Exercise aim: Output the material exactly, with every line intact.
%%
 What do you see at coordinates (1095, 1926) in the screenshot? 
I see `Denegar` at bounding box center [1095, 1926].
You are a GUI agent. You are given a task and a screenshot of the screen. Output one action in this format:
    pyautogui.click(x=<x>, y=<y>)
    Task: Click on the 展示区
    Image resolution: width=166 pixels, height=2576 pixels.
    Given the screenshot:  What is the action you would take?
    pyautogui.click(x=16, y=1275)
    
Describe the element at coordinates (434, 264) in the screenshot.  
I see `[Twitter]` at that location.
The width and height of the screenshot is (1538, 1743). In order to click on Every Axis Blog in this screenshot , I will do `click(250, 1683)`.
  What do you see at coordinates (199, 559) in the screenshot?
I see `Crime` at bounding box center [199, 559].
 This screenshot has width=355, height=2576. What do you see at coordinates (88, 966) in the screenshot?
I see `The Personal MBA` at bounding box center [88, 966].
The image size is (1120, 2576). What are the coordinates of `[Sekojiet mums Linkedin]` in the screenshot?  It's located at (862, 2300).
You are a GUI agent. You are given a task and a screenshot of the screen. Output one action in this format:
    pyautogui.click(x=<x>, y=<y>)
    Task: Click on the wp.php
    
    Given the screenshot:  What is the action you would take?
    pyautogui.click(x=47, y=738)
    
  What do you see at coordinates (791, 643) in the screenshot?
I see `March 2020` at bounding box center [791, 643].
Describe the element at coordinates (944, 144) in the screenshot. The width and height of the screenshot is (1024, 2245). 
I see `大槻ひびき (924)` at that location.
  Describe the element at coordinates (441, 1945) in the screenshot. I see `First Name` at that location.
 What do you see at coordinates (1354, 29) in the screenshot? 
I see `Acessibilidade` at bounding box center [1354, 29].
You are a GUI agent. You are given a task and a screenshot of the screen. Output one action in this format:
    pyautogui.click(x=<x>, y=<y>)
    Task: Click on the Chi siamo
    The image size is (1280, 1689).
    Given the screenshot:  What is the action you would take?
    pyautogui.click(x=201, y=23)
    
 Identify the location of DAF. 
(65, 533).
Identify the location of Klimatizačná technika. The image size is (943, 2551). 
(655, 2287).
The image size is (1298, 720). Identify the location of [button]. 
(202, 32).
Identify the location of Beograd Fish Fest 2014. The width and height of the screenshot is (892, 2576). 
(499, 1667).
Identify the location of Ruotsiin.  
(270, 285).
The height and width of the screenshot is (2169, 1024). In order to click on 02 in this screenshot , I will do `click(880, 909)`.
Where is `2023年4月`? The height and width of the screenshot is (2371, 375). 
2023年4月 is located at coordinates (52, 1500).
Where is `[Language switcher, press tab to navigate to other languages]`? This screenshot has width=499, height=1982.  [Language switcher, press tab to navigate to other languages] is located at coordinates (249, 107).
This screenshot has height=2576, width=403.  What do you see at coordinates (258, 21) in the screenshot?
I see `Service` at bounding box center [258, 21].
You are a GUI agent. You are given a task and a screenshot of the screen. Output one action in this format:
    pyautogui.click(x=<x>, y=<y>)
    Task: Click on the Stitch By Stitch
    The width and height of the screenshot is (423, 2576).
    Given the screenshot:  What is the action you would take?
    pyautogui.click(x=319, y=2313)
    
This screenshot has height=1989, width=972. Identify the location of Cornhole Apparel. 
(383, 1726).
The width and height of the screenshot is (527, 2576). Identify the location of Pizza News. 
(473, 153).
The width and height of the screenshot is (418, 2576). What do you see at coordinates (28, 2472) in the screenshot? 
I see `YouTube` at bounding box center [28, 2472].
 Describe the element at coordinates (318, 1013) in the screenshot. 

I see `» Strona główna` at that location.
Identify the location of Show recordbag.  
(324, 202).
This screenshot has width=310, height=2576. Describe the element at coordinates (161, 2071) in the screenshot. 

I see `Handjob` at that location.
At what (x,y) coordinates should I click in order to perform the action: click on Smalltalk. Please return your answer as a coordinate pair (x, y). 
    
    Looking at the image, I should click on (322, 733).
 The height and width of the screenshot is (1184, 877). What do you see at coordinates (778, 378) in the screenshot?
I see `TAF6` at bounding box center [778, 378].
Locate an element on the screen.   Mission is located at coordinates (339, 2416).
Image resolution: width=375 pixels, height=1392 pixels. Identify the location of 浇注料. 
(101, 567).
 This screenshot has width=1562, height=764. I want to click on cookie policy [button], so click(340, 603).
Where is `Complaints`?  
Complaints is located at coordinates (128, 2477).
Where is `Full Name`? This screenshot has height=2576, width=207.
%%
Answer section:
 What do you see at coordinates (1095, 1926) in the screenshot? 
I see `Denegar` at bounding box center [1095, 1926].
You are a GUI agent. You are given a task and a screenshot of the screen. Output one action in this format:
    pyautogui.click(x=<x>, y=<y>)
    Task: Click on the 展示区
    Image resolution: width=166 pixels, height=2576 pixels.
    Given the screenshot:  What is the action you would take?
    pyautogui.click(x=16, y=1275)
    
Describe the element at coordinates (434, 264) in the screenshot.  
I see `[Twitter]` at that location.
The width and height of the screenshot is (1538, 1743). In order to click on Every Axis Blog in this screenshot , I will do `click(250, 1683)`.
  What do you see at coordinates (199, 559) in the screenshot?
I see `Crime` at bounding box center [199, 559].
 This screenshot has width=355, height=2576. What do you see at coordinates (88, 966) in the screenshot?
I see `The Personal MBA` at bounding box center [88, 966].
The image size is (1120, 2576). What are the coordinates of `[Sekojiet mums Linkedin]` in the screenshot?  It's located at (862, 2300).
You are a GUI agent. You are given a task and a screenshot of the screen. Output one action in this format:
    pyautogui.click(x=<x>, y=<y>)
    Task: Click on the wp.php
    
    Given the screenshot:  What is the action you would take?
    pyautogui.click(x=47, y=738)
    
  What do you see at coordinates (791, 643) in the screenshot?
I see `March 2020` at bounding box center [791, 643].
Describe the element at coordinates (944, 144) in the screenshot. The width and height of the screenshot is (1024, 2245). 
I see `大槻ひびき (924)` at that location.
  Describe the element at coordinates (441, 1945) in the screenshot. I see `First Name` at that location.
 What do you see at coordinates (1354, 29) in the screenshot? 
I see `Acessibilidade` at bounding box center [1354, 29].
You are a GUI agent. You are given a task and a screenshot of the screen. Output one action in this format:
    pyautogui.click(x=<x>, y=<y>)
    Task: Click on the Chi siamo
    The image size is (1280, 1689).
    Given the screenshot:  What is the action you would take?
    pyautogui.click(x=201, y=23)
    
 Identify the location of DAF. 
(65, 533).
Identify the location of Klimatizačná technika. The image size is (943, 2551). 
(655, 2287).
The image size is (1298, 720). Identify the location of [button]. 
(202, 32).
Identify the location of Beograd Fish Fest 2014. The width and height of the screenshot is (892, 2576). 
(499, 1667).
Identify the location of Ruotsiin.  
(270, 285).
The height and width of the screenshot is (2169, 1024). In order to click on 02 in this screenshot , I will do `click(880, 909)`.
Where is `2023年4月`? The height and width of the screenshot is (2371, 375). 
2023年4月 is located at coordinates (52, 1500).
Where is `[Language switcher, press tab to navigate to other languages]`? This screenshot has width=499, height=1982.  [Language switcher, press tab to navigate to other languages] is located at coordinates (249, 107).
This screenshot has height=2576, width=403.  What do you see at coordinates (258, 21) in the screenshot?
I see `Service` at bounding box center [258, 21].
You are a GUI agent. You are given a task and a screenshot of the screen. Output one action in this format:
    pyautogui.click(x=<x>, y=<y>)
    Task: Click on the Stitch By Stitch
    The width and height of the screenshot is (423, 2576).
    Given the screenshot:  What is the action you would take?
    pyautogui.click(x=319, y=2313)
    
This screenshot has height=1989, width=972. Identify the location of Cornhole Apparel. 
(383, 1726).
The width and height of the screenshot is (527, 2576). Identify the location of Pizza News. 
(473, 153).
The width and height of the screenshot is (418, 2576). What do you see at coordinates (28, 2472) in the screenshot? 
I see `YouTube` at bounding box center [28, 2472].
 Describe the element at coordinates (318, 1013) in the screenshot. 

I see `» Strona główna` at that location.
Identify the location of Show recordbag.  
(324, 202).
This screenshot has width=310, height=2576. Describe the element at coordinates (161, 2071) in the screenshot. 

I see `Handjob` at that location.
At what (x,y) coordinates should I click in order to perform the action: click on Smalltalk. Please return your answer as a coordinate pair (x, y). 
    
    Looking at the image, I should click on (322, 733).
 The height and width of the screenshot is (1184, 877). What do you see at coordinates (778, 378) in the screenshot?
I see `TAF6` at bounding box center [778, 378].
Locate an element on the screen.   Mission is located at coordinates (339, 2416).
Image resolution: width=375 pixels, height=1392 pixels. Identify the location of 浇注料. 
(101, 567).
 This screenshot has width=1562, height=764. I want to click on cookie policy [button], so click(340, 603).
Where is `Complaints`?  
Complaints is located at coordinates (128, 2477).
Where is `Full Name`? This screenshot has height=2576, width=207.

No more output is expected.